Finite le vacanze estive, per le famiglie arriva il momento degli acquisti scolastici e del conto da pagare. Nel 2026 il corredo scolastico costa in media 673,60 euro, il 2,3% in più rispetto al 2025. Tra libri, zaini, quaderni e tecnologia, la spesa può superare i 1.200 euro per la prima media e arrivare a quasi 1.500 euro per la prima superiore. Il caro scuola diventa anche terreno di propaganda politica tra proposte, consenso e ricerca di visibilità.

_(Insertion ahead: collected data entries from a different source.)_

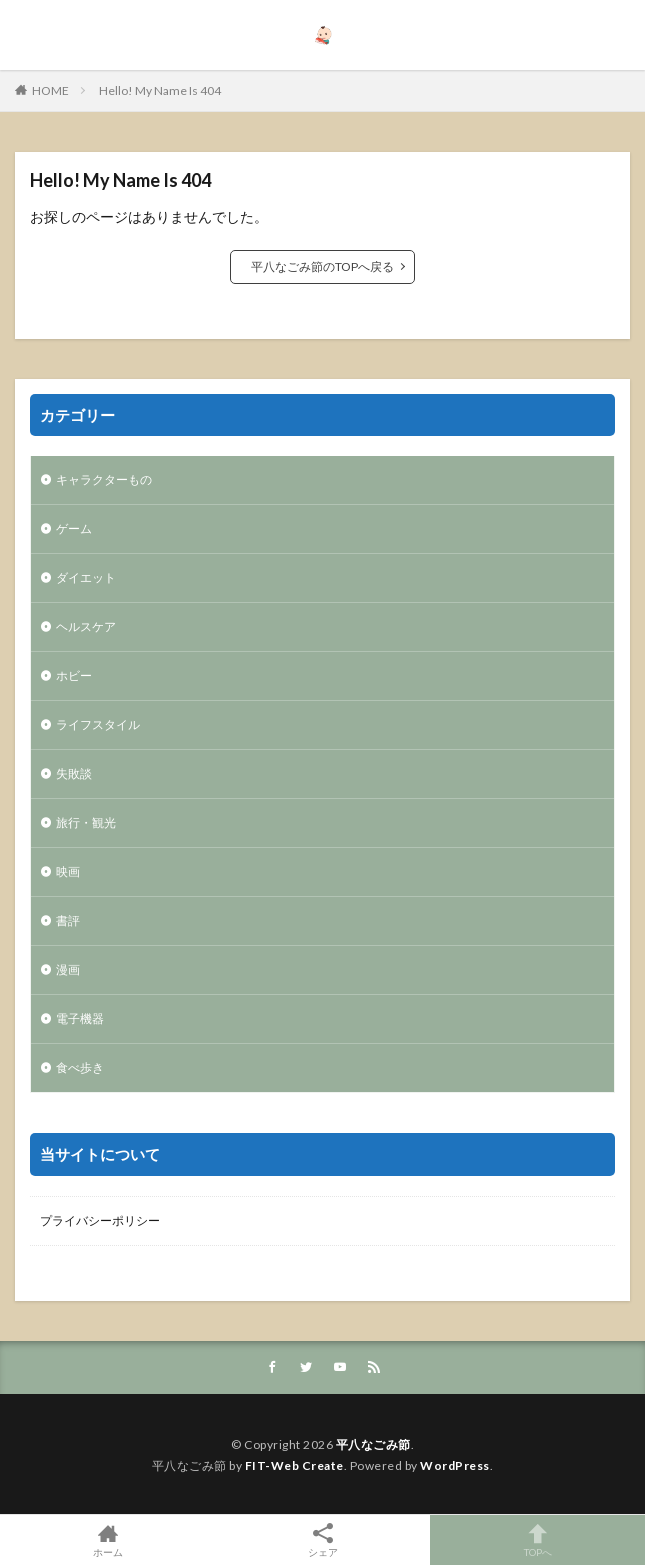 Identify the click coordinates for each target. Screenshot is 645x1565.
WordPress (455, 1465)
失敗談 (74, 773)
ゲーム (74, 528)
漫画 (68, 969)
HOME (50, 90)
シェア (322, 1540)
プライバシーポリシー (100, 1220)
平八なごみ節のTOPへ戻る (322, 266)
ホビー (74, 675)
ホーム (107, 1540)
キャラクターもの (104, 479)
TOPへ (537, 1540)
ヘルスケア (86, 626)
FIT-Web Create (294, 1465)
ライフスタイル (98, 724)
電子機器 (80, 1018)
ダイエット (86, 577)
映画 (68, 871)
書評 (68, 920)
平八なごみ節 (373, 1444)
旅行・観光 (86, 822)
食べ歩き (80, 1067)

Settembre arriva con il ritorno a scuola, si parte il 7 settembre in provincia di Bolzano, e puntualmente arriva anche il conto da pagare. Dietro i rincari, però, anche quest'anno c'è qualcosa di più di una semplice percentuale. Il punto non è solo quanto sono aumentati i prezzi, ma quanto costa ormai, già in partenza, mandare un figlio a scuola.
Le stime diffuse in questi giorni da Federconsumatori e Codacons raccontano la stessa cosa, anche se con numeri leggermente diversi: tra libri, zaini, quaderni e tutto il resto, la scuola pesa parecchio sul bilancio delle famiglie. Federconsumatori calcola per il 2026 una spesa media di 673,60 euro per il corredo scolastico e i ricambi, il 2,3% in più rispetto allo scorso anno. A questi vanno aggiunti in media 545,66 euro per libri e dizionari, con un aumento dell'1,6%. Per chi inizia la prima media, il conto complessivo arriva a 1.235,21 euro, per chi comincia le superiori, si sale fino a 1.478,75 euro. Il Codacons fa una stima diversa, ma il quadro non cambia: la spesa può arrivare a circa 1.300 euro a studente, con aumenti tra il 2 e il 4% per il materiale scolastico e dell'1,8% per i libri.